Proof God exists?
I often stop to chat with the Egyptian guy who runs the laundromat downstairs from our apartment in Greenpoint. Mustafa -- he prefers "Mac" -- never is in a sore mood, and is originally from Alexandria, where I've always wanted to visit. We always find something to talk about -- we're in much the same boat, middle-aged men scraping along to retain our dignity, respectful if not observant of our fathers' faiths, cynical about politics. Last week, we somehow got onto the subject of communism. "Tell me, Rafi, they don't have communism in this country? So when a business fails, everyone stand around, watch it die in this country, no yes? But give all that money to those banks, Rafi? What you call that, if it's not communism?"
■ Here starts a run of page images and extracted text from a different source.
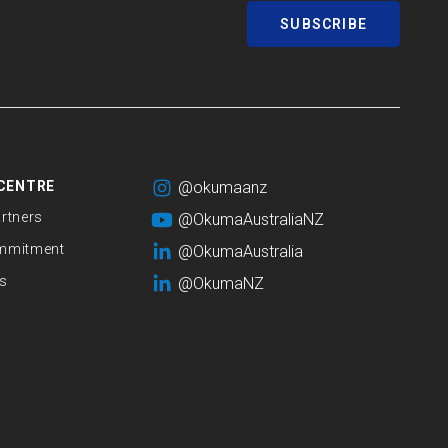
SUBSCRIBE
CENTRE
@okumaanz
rtners
@OkumaAustraliaNZ
mmitment
@OkumaAustralia
s
@OkumaNZ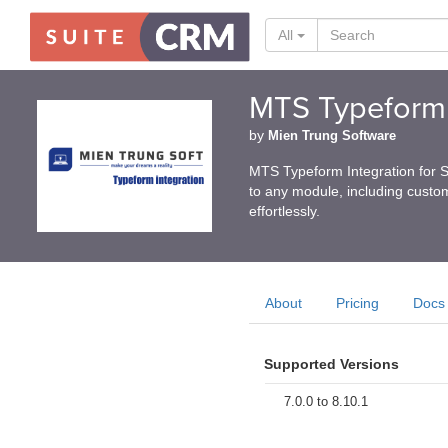
All
MTS Typeform 
by
Mien Trung Software
MTS Typeform Integration for 
to any module, including custom
effortlessly.
About
Pricing
Docs
Supported Versions
7.0.0 to 8.10.1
We always seem to make one another laugh. This afternoon as we were standing talking outside the doorway to his store, a woman doing her wash called him in to help her with something. He came back out a few minutes later and we resumed talking about whatever -- if there is a Devil, how cheap and delicious fava bean sandwiches are in Alexandria, what a terrible place our end of Driggs Avenue is to run a business -- until a minute later, she called him back inside, and once more he left and returned. The third time she interrupted us, he cast me a pained look and said, "I gave her five dollars in change and she says I owe her a quarter. I counted again to show her." Then he glanced at her over his shoulder and said something in what sounded like Arabic -- startling me, because I was sure she was a Polish housewife.
Mac saw my confusion. "I have just said to her in Arabic, 'May God shorten your life.'" I buckled over laughing to think this tight-lipped middle-aged woman blithely ignorant of the deadly efficient coldness of his curse, the unkindest wish I have ever heard.
My enjoyment amused him. "Yes, it is a vicious expression. In Egypt you might say it as a joke, or you might say it seriously."
I wished I were a brilliant language philosopher like Wittgenstein or Chomsky, then I could make an argument that since the language can create such a role for an entity, the likelihood for the existence of that entity stands in direct proportion to the strength of flavor of statements it engenders. Such infinite hatred surely contains infinite life.